Il peut y avoir autant de règles que l'on veut dans une chaîne, mais il est intéressant de limiter au maximum leur nombre, afin d'avoir une vue claire et précise de notre système de filtrage.
A chaque règle est associée une action (ou cible dans le langage Netfilter) à effectuer si la règle doit s'appliquer.

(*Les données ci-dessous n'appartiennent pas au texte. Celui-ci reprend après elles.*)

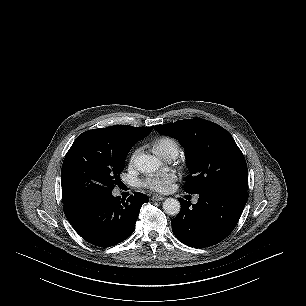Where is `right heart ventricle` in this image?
<instances>
[{
  "mask_svg": "<svg viewBox=\"0 0 306 306\" xmlns=\"http://www.w3.org/2000/svg\"><path fill=\"white\" fill-rule=\"evenodd\" d=\"M153 148L164 158L176 153L178 154L179 146L177 142L170 137H160L153 142Z\"/></svg>",
  "mask_w": 306,
  "mask_h": 306,
  "instance_id": "1",
  "label": "right heart ventricle"
}]
</instances>
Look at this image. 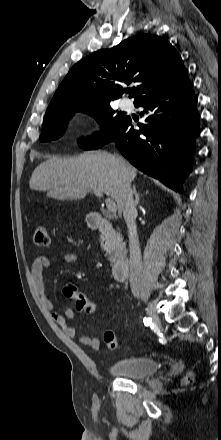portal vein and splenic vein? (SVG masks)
I'll return each instance as SVG.
<instances>
[{"instance_id": "portal-vein-and-splenic-vein-1", "label": "portal vein and splenic vein", "mask_w": 221, "mask_h": 440, "mask_svg": "<svg viewBox=\"0 0 221 440\" xmlns=\"http://www.w3.org/2000/svg\"><path fill=\"white\" fill-rule=\"evenodd\" d=\"M94 194H95L97 197H103V193L100 192V191H94ZM105 202H106V207H107L108 211H109L110 213H113V214L116 213L117 208H116V204H115L114 200H113V199H110V198H107V199L105 200Z\"/></svg>"}]
</instances>
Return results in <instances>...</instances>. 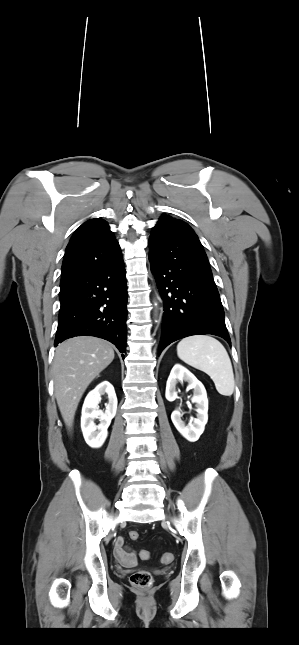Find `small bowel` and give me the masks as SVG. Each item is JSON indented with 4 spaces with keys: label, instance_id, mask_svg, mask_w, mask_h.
<instances>
[{
    "label": "small bowel",
    "instance_id": "small-bowel-1",
    "mask_svg": "<svg viewBox=\"0 0 299 645\" xmlns=\"http://www.w3.org/2000/svg\"><path fill=\"white\" fill-rule=\"evenodd\" d=\"M114 556L123 566L133 567L137 564L136 554L127 548L125 538L122 536L115 540Z\"/></svg>",
    "mask_w": 299,
    "mask_h": 645
}]
</instances>
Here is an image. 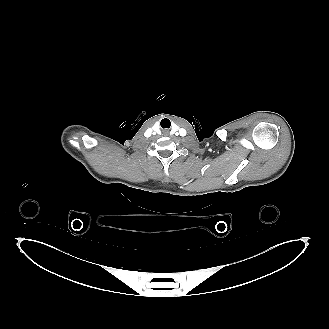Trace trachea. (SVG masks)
Instances as JSON below:
<instances>
[{
  "label": "trachea",
  "instance_id": "1",
  "mask_svg": "<svg viewBox=\"0 0 329 329\" xmlns=\"http://www.w3.org/2000/svg\"><path fill=\"white\" fill-rule=\"evenodd\" d=\"M161 126H162V128H169L170 127V125H171V122H170V120L169 119H163L162 121H161Z\"/></svg>",
  "mask_w": 329,
  "mask_h": 329
}]
</instances>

C'est là que Netfilter agit, qu'il fait quelque chose avec le paquet réseau.
Comme nous l'avons vu précédemment (voir la section intitulée « La table Filter »), la table Filter travaille sur trois chaînes principales : Input, Output et Forward.
-
INPUT : Les paquets sont filtrés lorsqu'ils arrivent sur l'interface réseau, et ceci dans les deux sens.
-
OUTPUT : Les paquets sont filtrés lorsqu'ils sortent de l'interface réseau, et ceci dans les deux sens.
-
FORWARD : Les paquets sont filtrés lorsqu'ils traversent la machine (il peut s'agir de filtre en entrée d'interface, comme en sortie d'interface).
Il est possible à l'utilisateur, au root pour être précis, de créer ses propres chaînes. Ce sont les chaînes utilisateurs. Elles peuvent être utilisées par une chaîne en particulier ou être appelées par plusieurs chaînes.
Les principales cibles utilisables dans les chaînes utilisateurs sont :
-
ACCEPT : la cible ACCEPT permet, lorsqu'elle est appliquée à une règle, d'accepter les paquets qui correspondent à cette règle.
-
REJECT : la cible REJECT permet, lorsqu'elle est appliquée à une règle, de refuser un paquet, mais en avertissant le demandeur que sa demande de connexion lui a été refusée en lui envoyant un paquet RESET (RST).
-
DROP : la cible DROP permet, lorsqu'elle est appliquée à une règle, de refuser un paquet, mais sans avertir le demandeur que sa demande de connexion lui a été refusée.
-
RETURN : la cible RETURN marque la fin du sous-programme courant ou application de la politique par défaut pour INPUT , OUTPUT et FORWARD,
-
LOG : LOG journalise le paquet,
-
QUEUE : le paquet est redirigé vers une application utilisateur.